# Here I am with my new lil girl Robin



## jdgray716 (Aug 8, 2008)

I just love her...


----------



## StaceyRosado (Oct 5, 2007)

cute picture --- second one you probably moved it after you posted the link ??


----------



## BetterBuckskins (Feb 1, 2009)

What a cutie!


----------



## jdgray716 (Aug 8, 2008)

Not sure Stacie, I even deleted it and added it again and it still comes up that way. I will try again.

Oh, and thanks!


----------



## jdgray716 (Aug 8, 2008)

Don't know even uploaded a new file to get a new address and nothing still? Oh well...?


----------



## StaceyRosado (Oct 5, 2007)

I can see it :thumb:


----------



## kelebek (Oct 5, 2007)

Both pictures are just adorable!!! nothing like a MAN and his goat - :ROFL: 

I wish my husband loved the goats - but after moving just half on the yearly hay this year - he is hating the goats even more.


----------



## jdgray716 (Aug 8, 2008)

To be honest, I am not sure what life would be like now without them. I love them so much...hehe


----------



## goatbless (Jan 10, 2009)

She has such a sweet face- love the pics.


----------



## liz (Oct 5, 2007)

Awwwwww......purty girl  

It's great to see that there are guys out there that love their goaties the way we girls do.


----------



## RowdyKidz (Apr 2, 2009)

Way cute!  Congrats on your new girl!


----------



## Epona142 (May 26, 2008)

Great pictures!


----------



## StaceyRosado (Oct 5, 2007)

you know -- guys love their animals but for some reason few are willing to admit it. I dont get it :shrug: it actually makes them seem more likable in my oppion then stuck up and selfish. But thats just my oppion and observation (I am a Yankee and surrounded by them unfortunately  some are ok I guess ...... )


----------



## toth boer goats (Jul 20, 2008)

Aww...JD ........you both...are so cute together......  :greengrin:


----------



## jdgray716 (Aug 8, 2008)

Thanks all, I really love her too.

As for me being a "guy" that is debatable according to my father. LOL He always says I remind him of an ex-wife. LOL Guess that is why we clash so much. Honestly, I could care less what people think of me. I am who I am and love who I love. Even if it is a goat. LOL

My brother taught me a long time ago. If they don't pay your bills, feed you, sleep in your bed, or put a roof over your head. Who gives a hoot what others think. LOL Of course it was not so nicely put. LOL


----------



## powderhooves (Jan 30, 2009)

What a beautiful little girl! Congratulations!


----------



## kelebek (Oct 5, 2007)

I agree totally with you about if they don't do something for ya - then who cares - but I really think it shouldn't matter anyway..... if it makes you happy - GO FOR IT!!!!
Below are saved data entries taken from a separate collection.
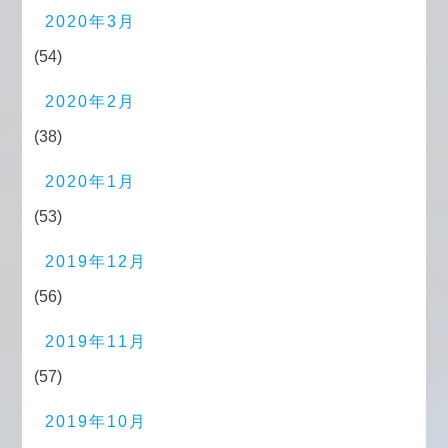
2020年3月
(54)
2020年2月
(38)
2020年1月
(53)
2019年12月
(56)
2019年11月
(57)
2019年10月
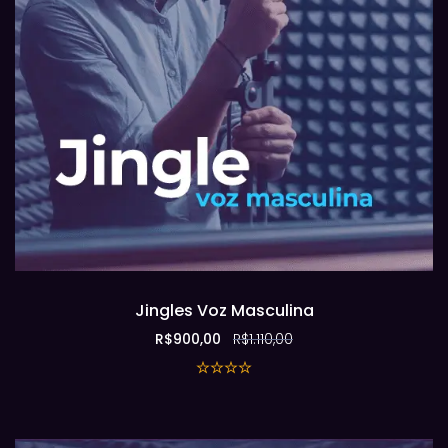
Jingles Voz Masculina
R$
900,00
R$
1.110,00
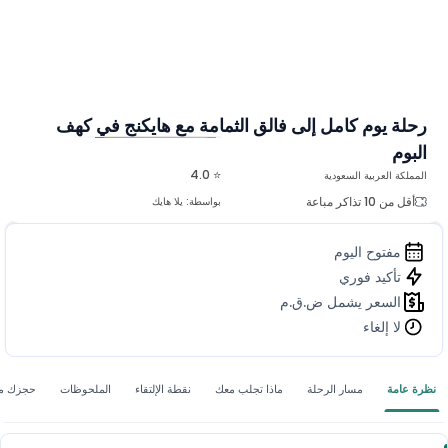
رحلة يوم كامل إلى فالق الثمامة مع هايكنج في كهف
البوم
المزيد من الصور
⭐ 4.0
المملكة العربية السعودية
أقل من 10 تذاكر مباعة
بواسطة:
يلا هايك
مفتوح اليوم
تأكيد فوري
السعر يشمل ض.ق.م
لا إلغاء
نظرة عامة
مسار الرحلة
ماذا تجلب معك
نقطة الإلتقاء
الملحوظات
حجزك م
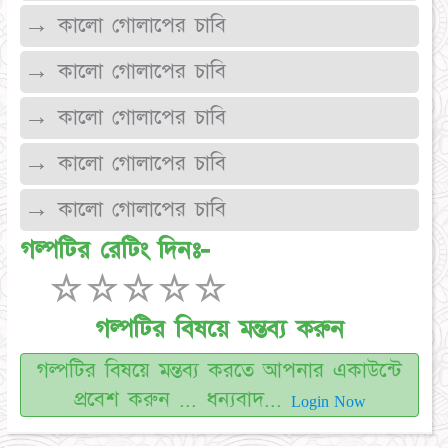
→ কালো গোলাপের চাবি
→ কালো গোলাপের চাবি
→ কালো গোলাপের চাবি
→ কালো গোলাপের চাবি
→ কালো গোলাপের চাবি
গল্পটির রেটিং দিনঃ-
☆
☆
☆
☆
☆
গল্পটির বিষয়ে মন্তব্য করুন
গল্পটির বিষয়ে মন্তব্য করতে আপনার একাউন্টে
প্রবেশ করুন ... ধন্যবাদ...
Login Now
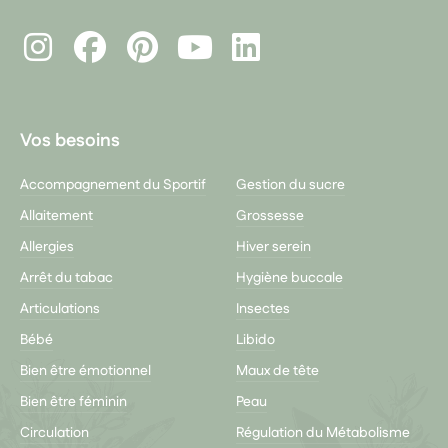
Instagram
Facebook
Pinterest
LinkedIn
Youtube
Vos besoins
Accompagnement du Sportif
Gestion du sucre
Allaitement
Grossesse
Allergies
Hiver serein
Arrêt du tabac
Hygiène buccale
Articulations
Insectes
Bébé
Libido
Bien être émotionnel
Maux de tête
Bien être féminin
Peau
Circulation
Régulation du Métabolisme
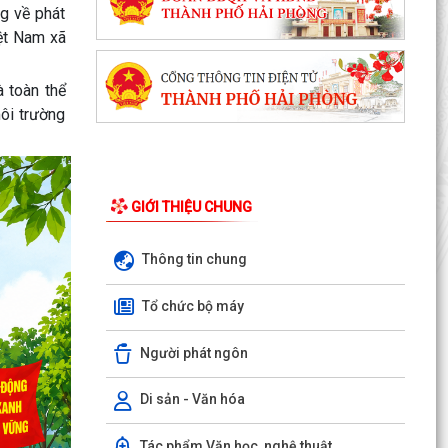
g về phát
ệt Nam xã
à toàn thể
ôi trường
GIỚI THIỆU CHUNG
Thông tin chung
Uỷ ban nhân dân xã Vĩnh Hải tổ chức Lễ chào cờ
và sinh hoạt dưới cờ tuần đầu tháng 8 năm
Tổ chức bộ máy
2026
Người phát ngôn
Xã Vĩnh Hải tổ chức lễ khởi công xây dựng nhà
tình nghĩa tặng gia đình thương binh nhân dịp
kỷ...
Di sản - Văn hóa
Hội liên hiệp phụ nữ xã Vĩnh Hải thăm hỏi, tặng
Tác phẩm Văn học, nghệ thuật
So what does your "other half" think of your goatie fetish?? :ROFL:


----------



## jdgray716 (Aug 8, 2008)

Well, it depends on the day really. Honestly there is much joy gotten from them but I think I am a little obsessed and it can drive someone nuts if that's all they hear and they are not where you are with goats. LOL


----------



## ChestnutGrove (Apr 30, 2009)

I just love her face - she is pretty girl!


----------



## cdtrum (Aug 25, 2008)

I get told a lot that I love my goats more then hubby, he asked me the other day if I wanted him to build me a bunk in the barn with them......not a bad idea! Being out in the barn with my boys is so peaceful and serene for me, it's my haven! 

But hubby doesn't fool me........he loves them to.......they think of him as the treat man! They even know what hand to go for when he comes out there..........while I was gone to my son's for a week, he took excellent care of them! He is so loving to them and talks all mushy to them until one of his guy friends comes out to the farm........but that's ok, I know how he really feels  !

Oops, almost forgot.......your new baby girl is precious!


----------



## ChestnutGrove (Apr 30, 2009)

My idea of an ideal barn and stable is one with sleeping quarters and a bathroom  I love the stables that have livingquarters above and a nice restroom on the stable floor - talk about nice! Would be great for kidding season!


----------



## bheila (Jan 10, 2009)

You 2 are ADORABLE :stars:


----------